One potential area of positive intervention is in the emerging science of probiotics. Probiotics are collections of presumed beneficial gut bacteria. The idea is that by ingesting them we can help maintain a healthy composition within our gut microbiome and thus a healthy gut. Preliminary studies in certain conditions have shown significant benefit. However, since many preparations vary by bacterial species, bioavailability and counts; it is extremely important to research individual brands in consideration of taking these preparations. Even when taking probiotics, however, it is important to consume healthful foods so that your inner garden can continue to grow. Once you have some wee beasties, you have to feed them. Foods that help maintain a healthy gut microbiome are known as pre-biotics. There are available options that package both together, these are known as synbiotics.

Our inner gut microbiome is not unlike growing a garden outside. When we consume the foods of the modern Western diet we change our inner soil from a rich patch of heartland loam into a homestead at Fukushima. Yet for all the potentially dismal news, the fact remains that we still have choice. For now.

References:

Karlsson, F. H., Nookaew, I., Tremaroli, V., Fagerberg, B., Petranovic, D., Backhed, F., & Nielsen, J. (2012, December for). Symptomatic Atherosclerosis Associated with an Altered Gut Metagenome. Nature, 3:1245. Retrieved July 20, 2013, from Nature Communications.
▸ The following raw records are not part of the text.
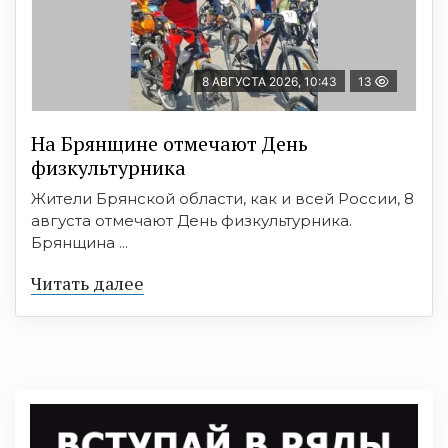
8 АВГУСТА 2026, 10:43
13
На Брянщине отмечают День
физкультурника
Жители Брянской области, как и всей России, 8
августа отмечают День физкультурника.
Брянщина ...
Читать далее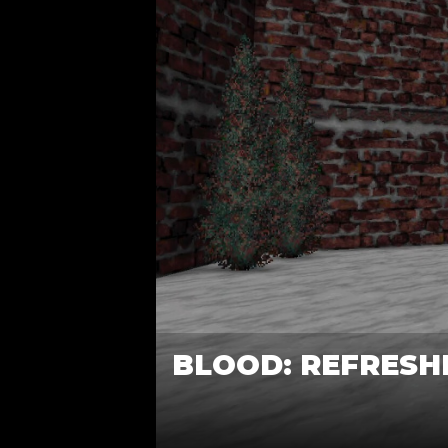
BLOOD: REFRESH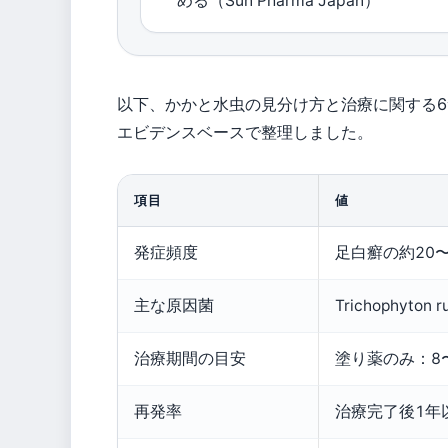
める（Sun Pharma Japan）
以下、かかと水虫の見分け方と治療に関する
エビデンスベースで整理しました。
項目
値
発症頻度
足白癬の約20
主な原因菌
Trichophy
治療期間の目安
塗り薬のみ：8〜
再発率
治療完了後1年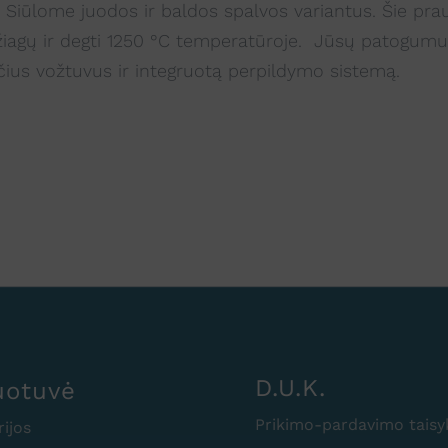
 Siūlome juodos ir baldos spalvos variantus. Šie pra
žiagų ir degti 1250 °C temperatūroje. Jūsų patogumui
čius vožtuvus ir integruotą perpildymo sistemą.
D.U.K.
uotuvė
Prikimo-pardavimo taisy
rijos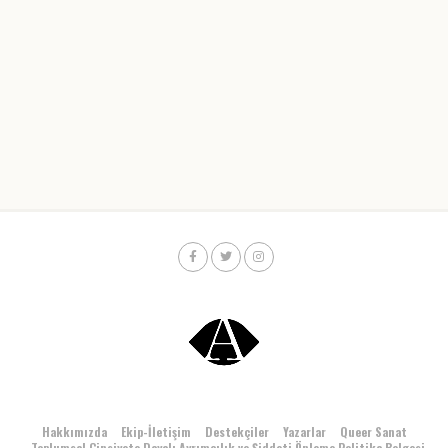
Hakkımızda
Ekip-İletişim
Destekçiler
Yazarlar
Queer Sanat
Toplumsal Cinsiyete Dayalı Ayrımcılık ve Şiddeti Önleme Politika Belgesi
Ley, R., Turnbaugh, P., Klein, S., & Gordon, J. (2006). Microbial Ecology: Human Gut Microbes Associated with Obesity. Nature, 444:1022-1023.
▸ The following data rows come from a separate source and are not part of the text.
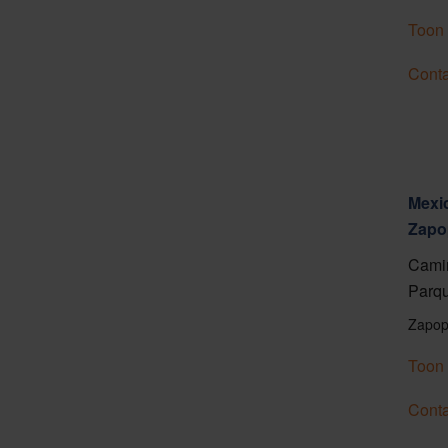
Toon 
Conta
Mexic
Zapo
Camin
Parqu
Zapop
Toon 
Conta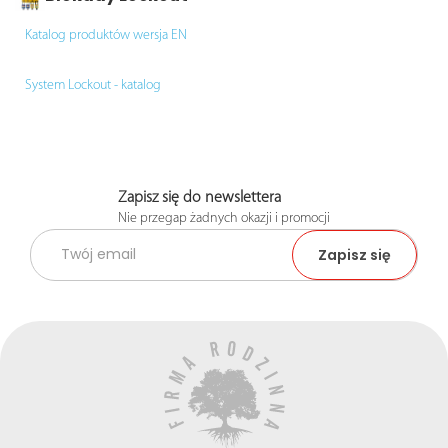
Katalog produktów wersja EN
System Lockout - katalog
Zapisz się do newslettera
Nie przegap żadnych okazji i promocji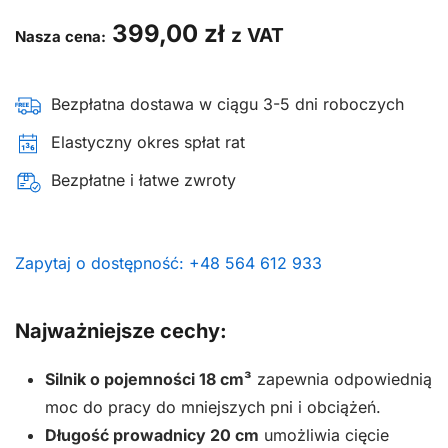
399,00
zł
z VAT
Nasza cena:
Bezpłatna dostawa w ciągu 3-5 dni roboczych
Elastyczny okres spłat rat
Bezpłatne i łatwe zwroty
Zapytaj o dostępność: +48 564 612 933
Najważniejsze cechy:
Silnik o pojemności 18 cm³
zapewnia odpowiednią
moc do pracy do mniejszych pni i obciążeń.
Długość prowadnicy 20 cm
umożliwia cięcie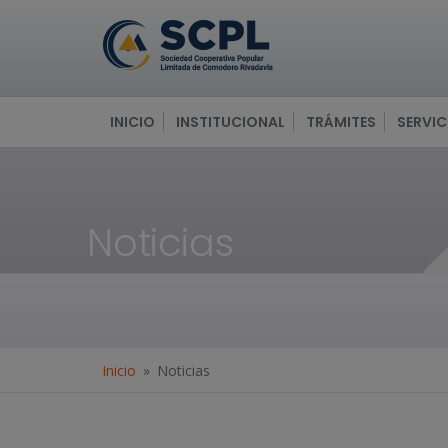
INICIO
INSTITUCIONAL
TRÁMITES
SERVIC
Noticias
Inicio
Noticias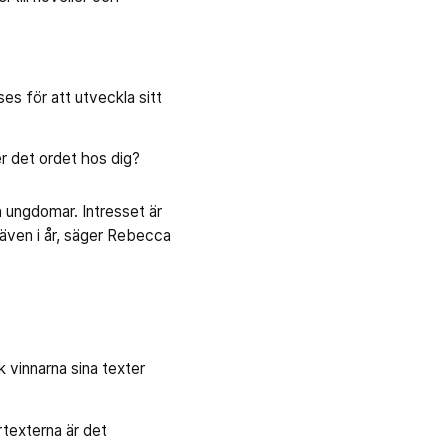
es för att utveckla sitt
r det ordet hos dig?
h ungdomar. Intresset är
n även i år, säger Rebecca
k vinnarna sina texter
artexterna är det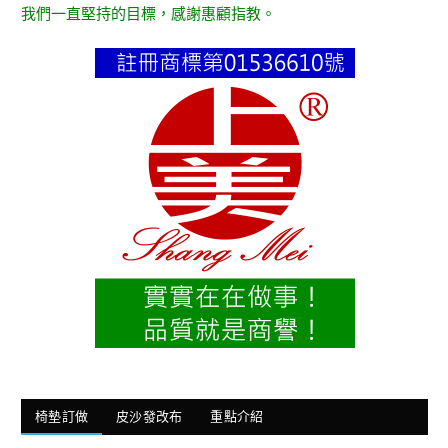
我們一直堅持的目標，感謝惠顧指教。
椅墊訂做
皮沙發改布
重點介紹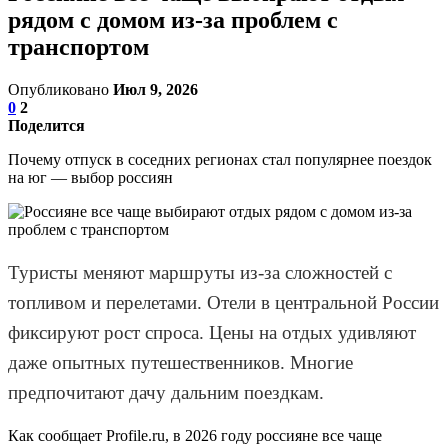
рядом с домом из-за проблем с
транспортом
Опубликовано
Июл 9, 2026
0
2
Поделится
Почему отпуск в соседних регионах стал популярнее поездок
на юг — выбор россиян
Туристы меняют маршруты из-за сложностей с
топливом и перелетами. Отели в центральной России
фиксируют рост спроса. Цены на отдых удивляют
даже опытных путешественников. Многие
предпочитают дачу дальним поездкам.
Как сообщает Profile.ru, в 2026 году россияне все чаще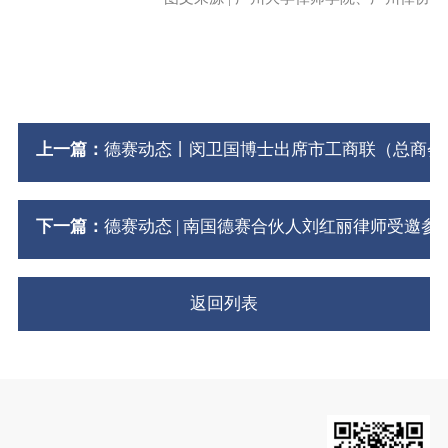
上一篇：
德赛动态丨闵卫国博士出席市工商联（总商会）
下一篇：
德赛动态 | 南国德赛合伙人刘红丽律师受邀
返回列表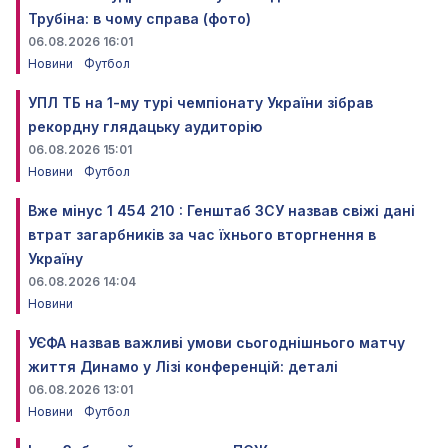
Трубіна: в чому справа (фото)
06.08.2026 16:01
Новини
Футбол
УПЛ ТБ на 1-му турі чемпіонату України зібрав
рекордну глядацьку аудиторію
06.08.2026 15:01
Новини
Футбол
Вже мінус 1 454 210 : Генштаб ЗСУ назвав свіжі дані
втрат загарбників за час їхнього вторгнення в
Україну
06.08.2026 14:04
Новини
УЄФА назвав важливі умови сьогоднішнього матчу
життя Динамо у Лізі конференцій: деталі
06.08.2026 13:01
Новини
Футбол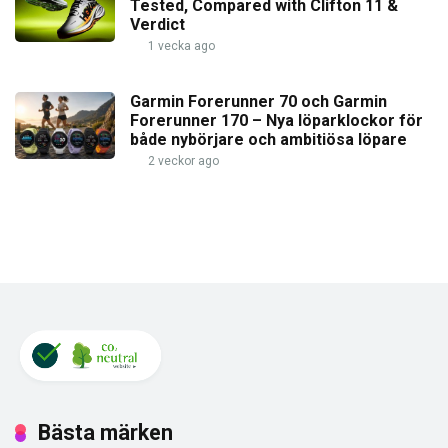
Tested, Compared with Clifton 11 &
Verdict
1 vecka ago
Garmin Forerunner 70 och Garmin
Forerunner 170 – Nya löparklockor för
både nybörjare och ambitiösa löpare
2 veckor ago
Bästa märken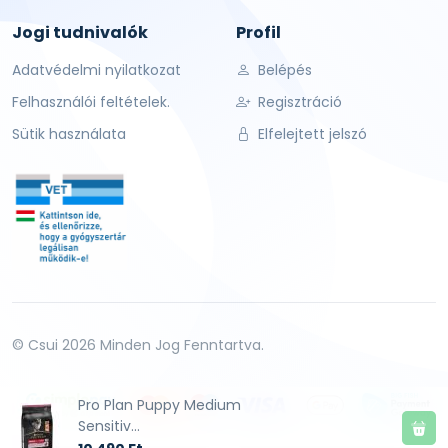
Jogi tudnivalók
Profil
Adatvédelmi nyilatkozat
Belépés
Felhasználói feltételek.
Regisztráció
Sütik használata
Elfelejtett jelszó
© Csui 2026 Minden Jog Fenntartva.
Pro Plan Puppy Medium
Sensitiv...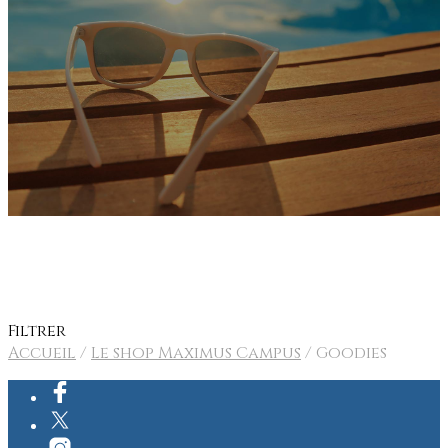
SHOWROOM
TEAM
CONTACT
Filtrer
Accueil
/
Le shop Maximus Campus
/
Goodies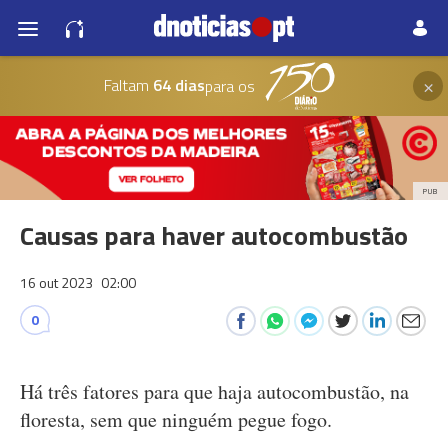
×
Faltam
64 dias
para os
PUB
Causas para haver autocombustão
16 out 2023
02:00
0
Há três fatores para que haja autocombustão, na
floresta, sem que ninguém pegue fogo.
Qin, J., Li, R., Raes, J., Arumugam, M., Burgdorf, K. S., Manichanh, C., . . . Wang, J. (2010). A human gut microbial gene catalogue established by metagenomic sequencing. Nature, 464, 59-65 doi:10.1038/nature08821.

Suez, J., Korem, T., Zeevi, D., Zilberman-Schapira, G., Thaiss, C. A., Maza, O., . . . Elinav, E. (2014). Artificial sweeteners induce glucose intolerance by altering the gut microbiota. Nature, 514, 181–186 doi:10.1038/nature13793 .

Tremaroli, V., & Backhed, F. (2012). Functional Interactions between the Gut Microbiota and Host Metabolism. Nature, 489:242-249.

Turnbaugh, P. J., Ley, R. E., Mahowald, M. A., Magrini, V., Mardis, E. R., & Gordon, J. I. (2006). An obesity-associated gut microbiome with increased capacity for energy harvest. Nature, 444:1027-1031 doi:10.1038/nature05414.

Wang, Z., Klipfell, E., Bennett, B., Koeth, R., Levison, B., DuGar, B., . . . Hazen, S. (2011). Gut Flora Metabolism of Phosphatidylcholine Promotes Cardiovascular Disease. Nature, 472 (7341): 57-63.